[WHAT IS EXPECTED] Retype all of the listing exactly, passing over any picture you find.

[LISTED RECORDS]
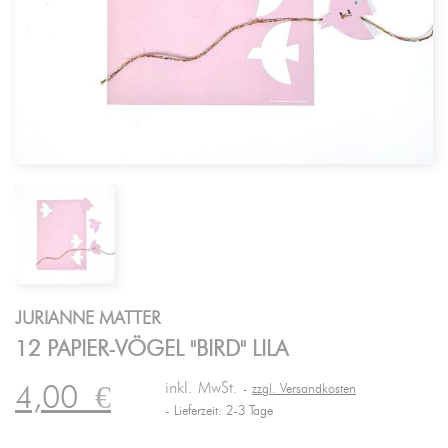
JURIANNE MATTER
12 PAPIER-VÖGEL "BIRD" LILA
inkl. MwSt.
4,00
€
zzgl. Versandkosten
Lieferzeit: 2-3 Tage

[YOUR SOLUTION]
JURIANNE MATTER
12 PAPIER-VÖGEL "BIRD" LILA
inkl. MwSt.
4,00
€
zzgl. Versandkosten
Lieferzeit: 2-3 Tage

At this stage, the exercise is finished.